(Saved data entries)
━━━

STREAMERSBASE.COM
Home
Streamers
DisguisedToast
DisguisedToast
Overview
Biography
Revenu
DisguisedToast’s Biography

━━━

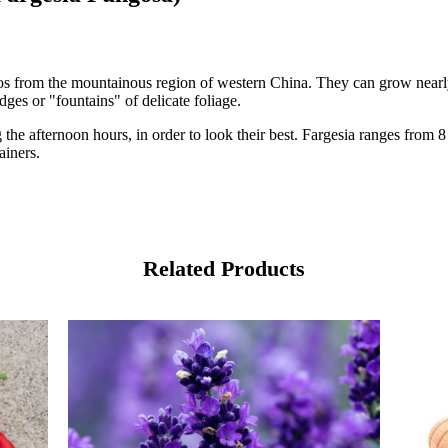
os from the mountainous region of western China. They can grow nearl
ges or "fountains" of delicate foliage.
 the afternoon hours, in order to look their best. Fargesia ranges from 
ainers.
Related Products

━━━

EXERCISE PROMPT: The lines above from the one containing "STREAMERSBASE.COM" through the one containing "DisguisedToast’s Biography" are to be set down exactly, and no others.

WRITTEN ANSWER:
STREAMERSBASE.COM
Home
Streamers
DisguisedToast
DisguisedToast
Overview
Biography
Revenu
DisguisedToast’s Biography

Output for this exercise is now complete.